**Description of the task:** Give the records again, every one, exactly.

**Records provided:**

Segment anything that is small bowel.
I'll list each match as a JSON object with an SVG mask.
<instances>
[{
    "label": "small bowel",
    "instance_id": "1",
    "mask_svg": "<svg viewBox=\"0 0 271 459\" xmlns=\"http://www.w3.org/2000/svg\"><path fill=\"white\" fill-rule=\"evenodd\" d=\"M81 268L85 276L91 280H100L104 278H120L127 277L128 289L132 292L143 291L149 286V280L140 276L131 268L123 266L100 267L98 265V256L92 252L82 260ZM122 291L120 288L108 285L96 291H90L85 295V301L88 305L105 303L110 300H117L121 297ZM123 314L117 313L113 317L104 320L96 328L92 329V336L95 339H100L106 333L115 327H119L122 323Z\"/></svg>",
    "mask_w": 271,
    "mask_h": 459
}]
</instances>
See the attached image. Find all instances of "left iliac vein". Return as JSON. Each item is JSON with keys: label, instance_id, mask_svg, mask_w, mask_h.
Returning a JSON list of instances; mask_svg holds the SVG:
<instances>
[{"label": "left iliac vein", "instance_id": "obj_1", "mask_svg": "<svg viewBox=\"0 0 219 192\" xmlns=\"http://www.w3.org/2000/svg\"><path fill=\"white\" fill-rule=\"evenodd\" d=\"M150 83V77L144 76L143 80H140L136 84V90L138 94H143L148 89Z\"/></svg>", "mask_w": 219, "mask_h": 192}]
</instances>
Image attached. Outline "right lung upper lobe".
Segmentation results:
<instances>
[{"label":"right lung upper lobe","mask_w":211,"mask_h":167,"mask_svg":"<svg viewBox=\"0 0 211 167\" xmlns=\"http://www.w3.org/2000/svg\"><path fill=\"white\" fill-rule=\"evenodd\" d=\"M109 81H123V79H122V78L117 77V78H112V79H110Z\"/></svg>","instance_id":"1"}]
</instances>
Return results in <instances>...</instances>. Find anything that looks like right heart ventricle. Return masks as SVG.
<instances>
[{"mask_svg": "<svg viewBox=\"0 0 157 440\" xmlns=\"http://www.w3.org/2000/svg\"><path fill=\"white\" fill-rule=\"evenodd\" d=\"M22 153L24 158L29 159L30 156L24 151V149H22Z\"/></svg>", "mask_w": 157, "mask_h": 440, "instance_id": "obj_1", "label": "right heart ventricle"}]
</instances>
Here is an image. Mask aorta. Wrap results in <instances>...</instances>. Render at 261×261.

**Response below:**
Segment anything that is small bowel.
I'll list each match as a JSON object with an SVG mask.
<instances>
[{
    "label": "small bowel",
    "instance_id": "1",
    "mask_svg": "<svg viewBox=\"0 0 271 459\" xmlns=\"http://www.w3.org/2000/svg\"><path fill=\"white\" fill-rule=\"evenodd\" d=\"M81 268L85 276L91 280H100L104 278H120L127 277L128 289L132 292L143 291L149 286V280L140 276L131 268L123 266L100 267L98 265V256L92 252L82 260ZM122 291L120 288L108 285L96 291H90L85 295V301L88 305L105 303L110 300H117L121 297ZM123 314L117 313L113 317L104 320L96 328L92 329V336L95 339H100L106 333L115 327H119L122 323Z\"/></svg>",
    "mask_w": 271,
    "mask_h": 459
}]
</instances>
See the attached image. Find all instances of "left iliac vein". Return as JSON. Each item is JSON with keys: label, instance_id, mask_svg, mask_w, mask_h.
Returning a JSON list of instances; mask_svg holds the SVG:
<instances>
[{"label": "left iliac vein", "instance_id": "obj_1", "mask_svg": "<svg viewBox=\"0 0 219 192\" xmlns=\"http://www.w3.org/2000/svg\"><path fill=\"white\" fill-rule=\"evenodd\" d=\"M150 83V77L144 76L143 80H140L136 84V90L138 94H143L148 89Z\"/></svg>", "mask_w": 219, "mask_h": 192}]
</instances>
Image attached. Outline "right lung upper lobe".
Segmentation results:
<instances>
[{"label":"right lung upper lobe","mask_w":211,"mask_h":167,"mask_svg":"<svg viewBox=\"0 0 211 167\" xmlns=\"http://www.w3.org/2000/svg\"><path fill=\"white\" fill-rule=\"evenodd\" d=\"M109 81H123V79H122V78L117 77V78H112V79H110Z\"/></svg>","instance_id":"1"}]
</instances>
Return results in <instances>...</instances>. Find anything that looks like right heart ventricle. Return masks as SVG.
<instances>
[{"mask_svg": "<svg viewBox=\"0 0 157 440\" xmlns=\"http://www.w3.org/2000/svg\"><path fill=\"white\" fill-rule=\"evenodd\" d=\"M22 153L24 158L29 159L30 156L24 151V149H22Z\"/></svg>", "mask_w": 157, "mask_h": 440, "instance_id": "obj_1", "label": "right heart ventricle"}]
</instances>
Here is an image. Mask aorta. Wrap results in <instances>...</instances>. Render at 261×261.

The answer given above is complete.